Segment Start: PROVIDED DATA
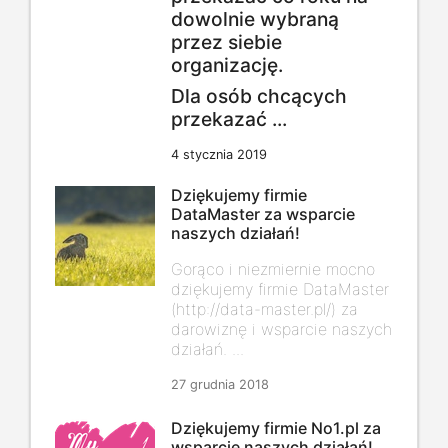
dowolnie wybraną
przez siebie
organizację.
Dla osób chcących
przekazać ...
4 stycznia 2019
Dziękujemy firmie
DataMaster za wsparcie
naszych działań!
Gorąco i niezmiernie mocno
dziękujemy firmie DataMaster
(
http://data-master.pl/
) za
darowiznę i wsparcie naszych
działań. ...
27 grudnia 2018
Dziękujemy firmie No1.pl za
wsparcie naszych działań!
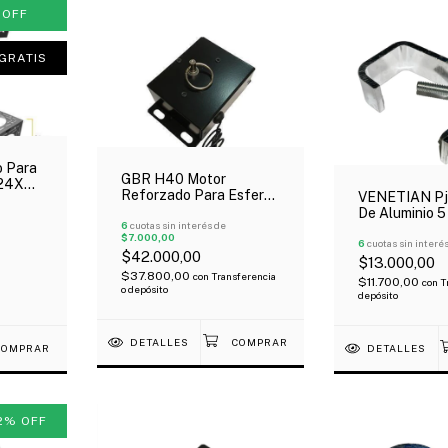
%
OFF
GRATIS
 Para
GBR H40 Motor
 24X24
Reforzado Para Esfera
VENETIAN Pj
Hasta 40 Cm
De Aluminio 
6
cuotas sin interés de
Kgs Para Luc
$7.000,00
6
cuotas sin interé
$42.000,00
$13.000,00
$37.800,00
con
Transferencia
$11.700,00
con
T
o depósito
depósito
DETALLES
DETALLES
2
%
OFF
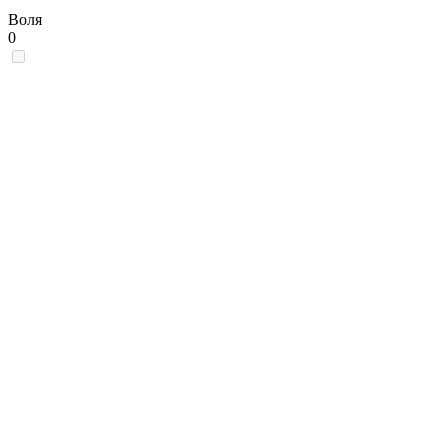
Воля
0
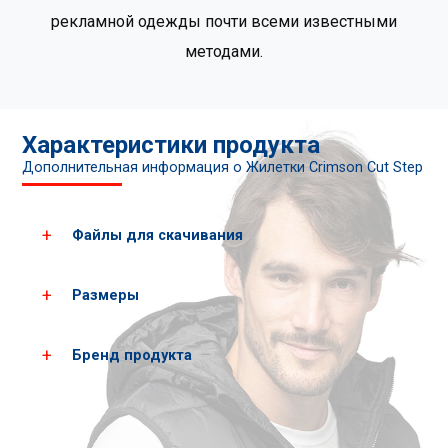
рекламной одежды почти всеми известными
методами.
Характеристики продукта
Дополнительная информация о Жилетки Crimson Cut Step
Файлы для скачивания
Размеры
Загрузить все фотографии продукта
Скачать PDF-карты
Бренд продукта
Мужские
XS
S
размеры*
рост
162
168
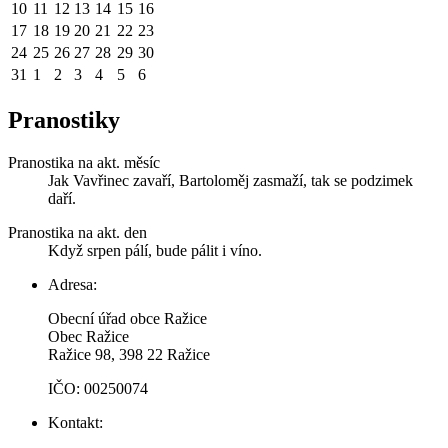
10
11
12
13
14
15
16
17
18
19
20
21
22
23
24
25
26
27
28
29
30
31
1
2
3
4
5
6
Pranostiky
Pranostika na akt. měsíc
Jak Vavřinec zavaří, Bartoloměj zasmaží, tak se podzimek
daří.
Pranostika na akt. den
Když srpen pálí, bude pálit i víno.
Adresa:
Obecní úřad obce Ražice
Obec Ražice
Ražice 98, 398 22 Ražice
IČO: 00250074
Kontakt:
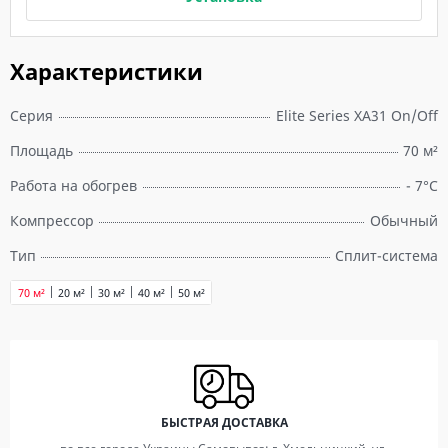
Характеристики
Серия
Elite Series XA31 On/Off
Площадь
70 м²
Работа на обогрев
- 7°C
Компрессор
Обычный
Тип
Сплит-система
70 м²
20 м²
30 м²
40 м²
50 м²
БЫСТРАЯ ДОСТАВКА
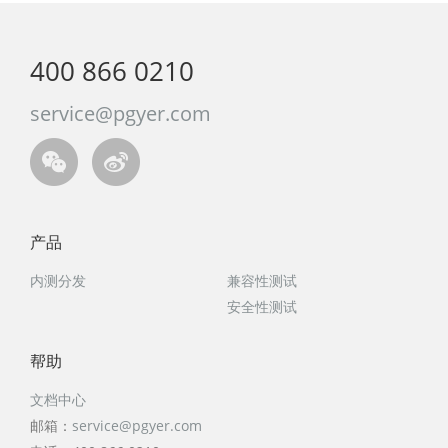
400 866 0210
service@pgyer.com
产
品
内测分发
兼容性测试
安全性测试
帮
助
文档中心
邮箱：
service@pgyer.com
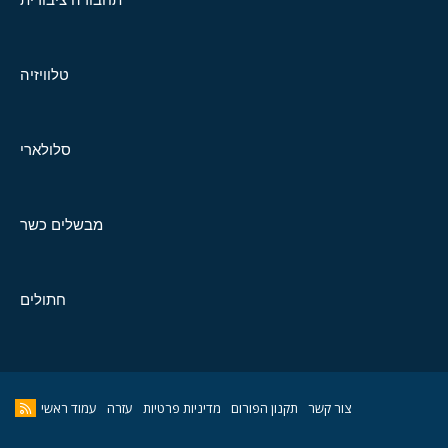
טלוויזיה
סלולארי
מבשלים כשר
חתולים
צור קשר
תקנון הפורום
מדיניות פרטיות
עזרה
עמוד ראשי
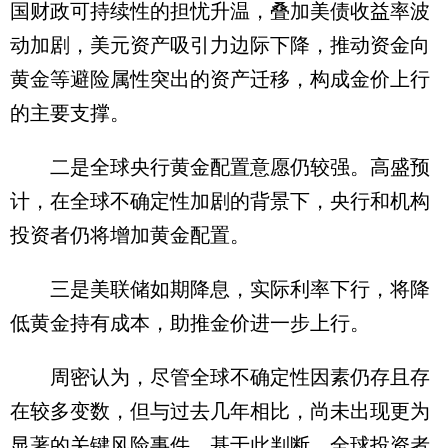
国财政可持续性的担忧升温，叠加美债收益率波
动加剧，美元资产吸引力边际下降，推动资金向
黄金等避险属性突出的资产迁移，构成金价上行
的主要支撑。
二是全球央行黄金配置意愿仍较强。高盛预
计，在全球不确定性加剧的背景下，央行和机构
投资者仍将增加黄金配置。
三是美联储如期降息，实际利率下行，将降
低黄金持有成本，助推金价进一步上行。
周密认为，尽管全球不确定性因素仍存且存
在较多变数，但与过去几年相比，尚未出现更为
显著的关键风险事件。基于此判断，全球投资者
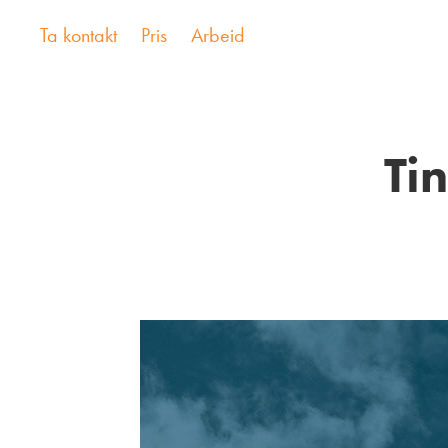
Ta kontakt
Pris
Arbeid
Tin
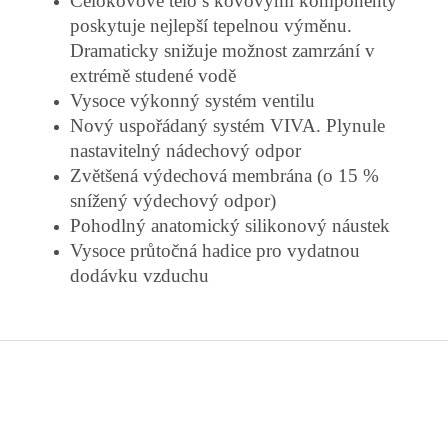
Celokovové tělo s kovovými komponenty
poskytuje nejlepší tepelnou výměnu.
Dramaticky snižuje možnost zamrzání v
extrémě studené vodě
Vysoce výkonný systém ventilu
Nový uspořádaný systém VIVA. Plynule
nastavitelný nádechový odpor
Zvětšená výdechová membrána (o 15 %
snížený výdechový odpor)
Pohodlný anatomický silikonový náustek
Vysoce průtočná hadice pro vydatnou
dodávku vzduchu
Z
á
p
a
t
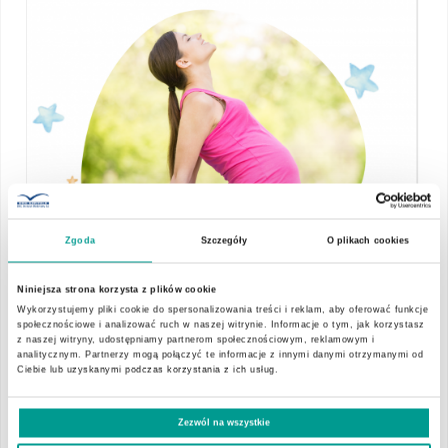
Zgoda
Szczegóły
O plikach cookies
Niniejsza strona korzysta z plików cookie
Trening mięśni Kegla
Wykorzystujemy pliki cookie do spersonalizowania treści i reklam, aby oferować funkcje
społecznościowe i analizować ruch w naszej witrynie. Informacje o tym, jak korzystasz
z naszej witryny, udostępniamy partnerom społecznościowym, reklamowym i
Istnieje wiele sposobów na samodzielną pracę nad swoim
analitycznym. Partnerzy mogą połączyć te informacje z innymi danymi otrzymanymi od
Ciebie lub uzyskanymi podczas korzystania z ich usług.
ciałem, której efekty są pomocne na przykład w czasie
porodu. Jednym z nich są ćwiczenia mięśni dna miednicy.
Zezwól na wszystkie
W naszej placówce możesz skorzystać z zajęć, podczas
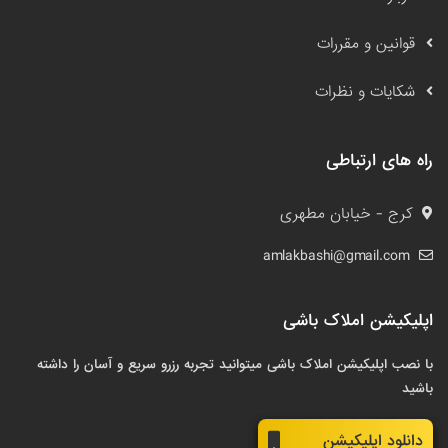
قوانین و مقررات
شکایات و نظرات
راه های ارتباطی
کرج - خیابان مطهری
amlakbashi@gmail.com
اپلیکیشن املاک باشی
با نصب اپلیکیشن املاک باشی میتوانید تجربه رزرو سریع و آسان را داشته
باشید
دانلود اپلیکیشن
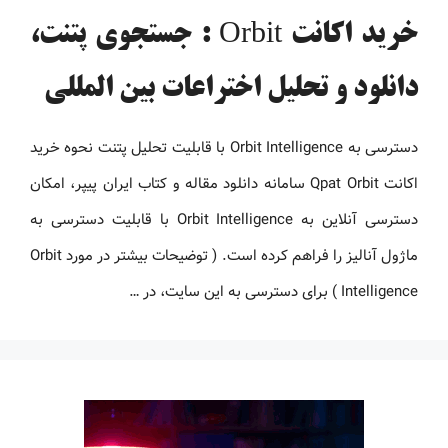
خرید اکانت Orbit : جستجوی پتنت،
دانلود و تحلیل اختراعات بین المللی
دسترسی به Orbit Intelligence با قابلیت تحلیل پتنت نحوه خرید
اکانت Qpat Orbit سامانه دانلود مقاله و کتاب ایران پیپر، امکان
دسترسی آنلاین به Orbit Intelligence با قابلیت دسترسی به
ماژول آنالیز را فراهم کرده است. ( توضیحات بیشتر در مورد Orbit
Intelligence ) برای دسترسی به این سایت، در …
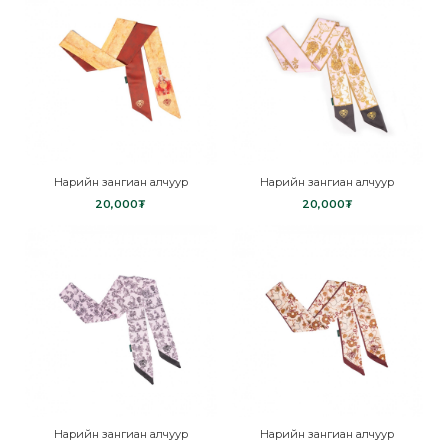
Нарийн зангиан алчуур
Нарийн зангиан алчуур
20,000₮
20,000₮
Нарийн зангиан алчуур
Нарийн зангиан алчуур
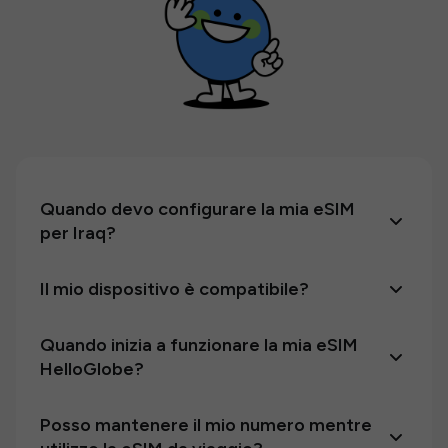
Quando devo configurare la mia eSIM
per Iraq?
Il mio dispositivo è compatibile?
Quando inizia a funzionare la mia eSIM
HelloGlobe?
Posso mantenere il mio numero mentre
Segment End: PROVIDED DATA
## ABOUT THIS TASK
Within the records above, count the lines that include the string "املاک"; state the number and nothing else.

## RESULT
2